Anyway, I am filling my jug and a handsome Hispanic guy in his 20s looks over and, in a thick Mexican accent, says, “Hey, how much do you pay for that thing?” I explain that it ranges from 80 cents to $1.15. “He looks at me, then once again at the size of my refill, and says, “Oh, man. I gotta get me one of those buckets.”

TANGENT 1: When I proposed to my wife one fateful Christmas Day, she was expecting a ring when she opened the black velvet box, not a stack of refill coupons from Harts. Then again, I also did not expect to have to retreat so quickly to the closet where I had hidden the actual engagement ring.

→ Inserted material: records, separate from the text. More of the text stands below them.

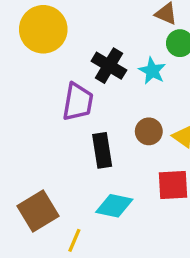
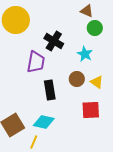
cyan star: (152, 71) -> (85, 54), moved
cyan diamond: (114, 206) -> (44, 122), moved

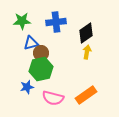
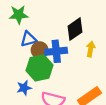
blue cross: (56, 22) -> (56, 51), moved
black diamond: (86, 33) -> (75, 29), moved

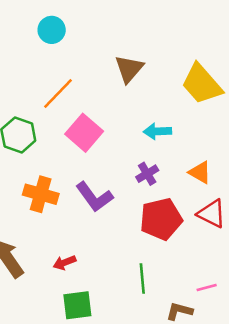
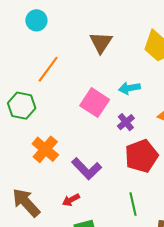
pink square: (84, 133) -> (95, 103), moved
orange cross: (41, 194) -> (45, 149), turned 32
purple L-shape: (94, 197) -> (87, 169), moved

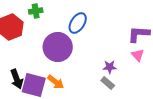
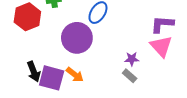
pink triangle: (138, 55) -> (161, 46), size x1.6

TANGENT 2: During my high school years we did not have a basketball standard at our house as it was built on a hill and what little level ground we had was either grass or a terraced strawberry patch. In one little section of driveway, however, I mounted a bucket with the bottom cut out so I could practice my jumpshots and “dunks” with a tennis ball.

TANGENT 3:
Our family has a variety of interesting nicknames. One brother whom I greatly admire is called Bucket. One of his boyhood friends just started calling him that and it stuck. In a later post I will share what I know about Speckle-Nosed Trout, Dusty Dan, Wiener, and my own legacy with nicknames.